If the Internal Revenue Service gets their way, the way that multinational corporate giants like Apple and Google pay taxes will be changing dramatically. IRS Deputy Chief Counsel Erik Corwin spoke at a gathering of tax attorneys in the nation’s capital recently, and pointed out the currently legal process by which some corporate entities are taking advantage of ambiguities in the law to avoid payment of taxes on profits to any country.
Corwin spoke of the difficulty in enforcing tax liabilities for companies that structure themselves in such a way as to either create “stateless income” (income/profits which are not taxed) or end up with a “tax efficient repatriation.” Corwin noted, though, that these businesses are not breaking any laws, just taking advantage of loopholes that exist in the nation’s tax laws.

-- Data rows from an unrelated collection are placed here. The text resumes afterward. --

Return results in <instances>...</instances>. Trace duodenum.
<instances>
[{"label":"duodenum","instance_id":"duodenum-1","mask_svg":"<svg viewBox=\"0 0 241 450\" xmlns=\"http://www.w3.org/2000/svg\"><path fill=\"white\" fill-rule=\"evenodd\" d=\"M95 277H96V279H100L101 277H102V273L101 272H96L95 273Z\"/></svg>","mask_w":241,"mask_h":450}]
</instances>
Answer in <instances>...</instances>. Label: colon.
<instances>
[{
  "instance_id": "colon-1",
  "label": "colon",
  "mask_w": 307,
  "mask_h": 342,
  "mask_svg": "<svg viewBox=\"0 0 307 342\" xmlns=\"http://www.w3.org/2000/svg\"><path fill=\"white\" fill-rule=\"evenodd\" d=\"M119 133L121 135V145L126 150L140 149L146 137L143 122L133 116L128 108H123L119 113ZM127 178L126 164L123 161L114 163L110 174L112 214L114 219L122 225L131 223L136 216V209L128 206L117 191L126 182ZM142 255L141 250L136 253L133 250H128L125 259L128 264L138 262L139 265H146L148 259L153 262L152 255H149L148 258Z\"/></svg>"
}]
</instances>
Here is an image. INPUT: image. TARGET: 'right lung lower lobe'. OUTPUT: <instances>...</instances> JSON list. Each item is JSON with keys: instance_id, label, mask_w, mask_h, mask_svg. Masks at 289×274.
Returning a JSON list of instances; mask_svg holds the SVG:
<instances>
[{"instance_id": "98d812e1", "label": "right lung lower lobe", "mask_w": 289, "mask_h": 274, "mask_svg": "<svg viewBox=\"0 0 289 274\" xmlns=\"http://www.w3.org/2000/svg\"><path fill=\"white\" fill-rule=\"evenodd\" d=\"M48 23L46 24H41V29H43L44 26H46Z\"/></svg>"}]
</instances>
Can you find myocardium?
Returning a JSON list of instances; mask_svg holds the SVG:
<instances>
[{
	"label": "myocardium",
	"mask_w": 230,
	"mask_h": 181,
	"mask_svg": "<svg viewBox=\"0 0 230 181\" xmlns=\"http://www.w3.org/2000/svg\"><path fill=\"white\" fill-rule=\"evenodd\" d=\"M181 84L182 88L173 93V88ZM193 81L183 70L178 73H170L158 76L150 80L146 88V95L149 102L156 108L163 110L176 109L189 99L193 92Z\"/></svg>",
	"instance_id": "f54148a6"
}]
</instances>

Legal pundits and tax experts interpreting Corwin’s remarks think that he is setting the stage for a new IRS approach to the issue of stateless income and the way in which the IRS collects taxes on American corporations doing business overseas. Most posit that Corwin’s speech is the result of government (and taxpayer) outrage at the findings of the Senate Permanent Subcommittee on Investigations about the impact stateless income has on the U.S. economy.

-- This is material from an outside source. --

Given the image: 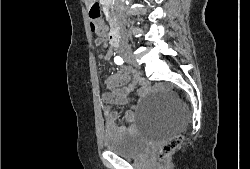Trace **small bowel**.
<instances>
[{"label": "small bowel", "mask_w": 250, "mask_h": 169, "mask_svg": "<svg viewBox=\"0 0 250 169\" xmlns=\"http://www.w3.org/2000/svg\"><path fill=\"white\" fill-rule=\"evenodd\" d=\"M106 36L104 31L98 34L96 39L97 44H105ZM111 53H103L100 55V60L108 58ZM138 87L136 96L141 98L148 90L149 82L147 79L139 76L138 74H132L129 71H122L110 75L105 81V93L104 101L110 105H124L127 103L128 95L134 92ZM118 113L115 111L106 110V133L108 135L114 133H132L136 129V115L133 109L128 110L125 113V119L128 122L125 126H117L115 120Z\"/></svg>", "instance_id": "small-bowel-1"}]
</instances>
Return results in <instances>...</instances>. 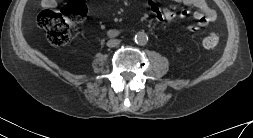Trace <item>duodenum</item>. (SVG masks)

The Subcommittee found that Apple alone avoided more than $9 billion in federal taxes in 2012 alone by taking advantage of tax loopholes. Furthermore, American companies currently have roughly $1.5 trillion worth of profits sheltered in foreign banking institutions to avoid tax liability. With the U.S. economy still in “recovery mode” following the “great recession” of the past several years, it is more important than ever before that the country collect taxes due by corporations, particularly those that don’t use legal tax advantages to create American jobs.